Governor Ganduje is masked by the immunity of section 308 of the Nigerian constitution, which rules out the prosecute of top political office holders in a court of law until their term expires.

Le gouverneur Ganduje est couvert par l'immunité de la section 308 de la constitution du Nigeria, qui exclut les poursuites contre les titulaires de hautes fonctions politiques devant un tribunal avant la fin de leur mandat.

L'ancien gouverneur Ibrahim Shekarau [21] a créé la Commission des plaintes contre la corruption de l’État de Kano en 2005. La Chambre de l'Assemblée d’État de Kano a validé la loi [22] qui l'a instaurée [23].

Royauté de Kano : ‘Nous garderons le silence’

Vendredi 31 mai 2019, Global Voices s'est présenté au palais de la royauté de Kano en milieu de matinée, en quête de commentaires sur les allégations visant le roi et les trois autres suspects de malversations.

Le palais était rempli par les adeptes venus comme chaque vendredi faire allégeance au roi.

Global Voices a obtenu une entrevue avec le Chef de cabinet Mannir Sanoussi et est passé au travers des gardes et autres forces auxiliaires pour s'entretenir à l'intérieur du palais avec le haut responsable, qui a déclaré :

On behalf of the Emir, and the entire Kano palace, we will not recount. We are going back to court on June 13. And thus, we hold that we will keep silent.

Au nom de l’Émir, et du palais de Kano tout entier, nous ne parlerons pas. Nous retournons au tribunal le 13 juin. Nous nous en tenons donc à garder le silence.

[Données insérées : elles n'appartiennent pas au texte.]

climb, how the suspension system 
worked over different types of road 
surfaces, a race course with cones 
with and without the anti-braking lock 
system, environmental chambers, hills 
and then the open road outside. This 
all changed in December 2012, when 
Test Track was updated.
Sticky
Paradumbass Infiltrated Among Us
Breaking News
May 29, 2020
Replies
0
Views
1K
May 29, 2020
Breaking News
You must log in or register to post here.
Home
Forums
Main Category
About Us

Le 7 juin, le palais a publié un bref communiqué [24]au nom du roi, affirmant qu'il n'avait fait qu'hériter 1,8 milliard de nairas (5 millions de dollars) lors de son couronnement en 2014.

Dans un rebondissement récent, Aliko Dongote [25], un homme d'affaires international de Kano, aux côtés du gouverneur de l'Etat d'Ekiti Kayode Fayemi [26], a initié des pourparlers de paix [27]entre le gouverneur Ganduje et le roi Sanoussi II. Les détails de la rencontre n'ont pas été révélés.

Une planche de salut bienvenue. Les rois devraient être au-dessus de la politique, une vraie leçon.

A présent, les habitants de Kano et la communauté internationale attendent avec anxiété l’audience du 13 juin [30], où le tribunal doit décider du sort du royaume historique de Kano.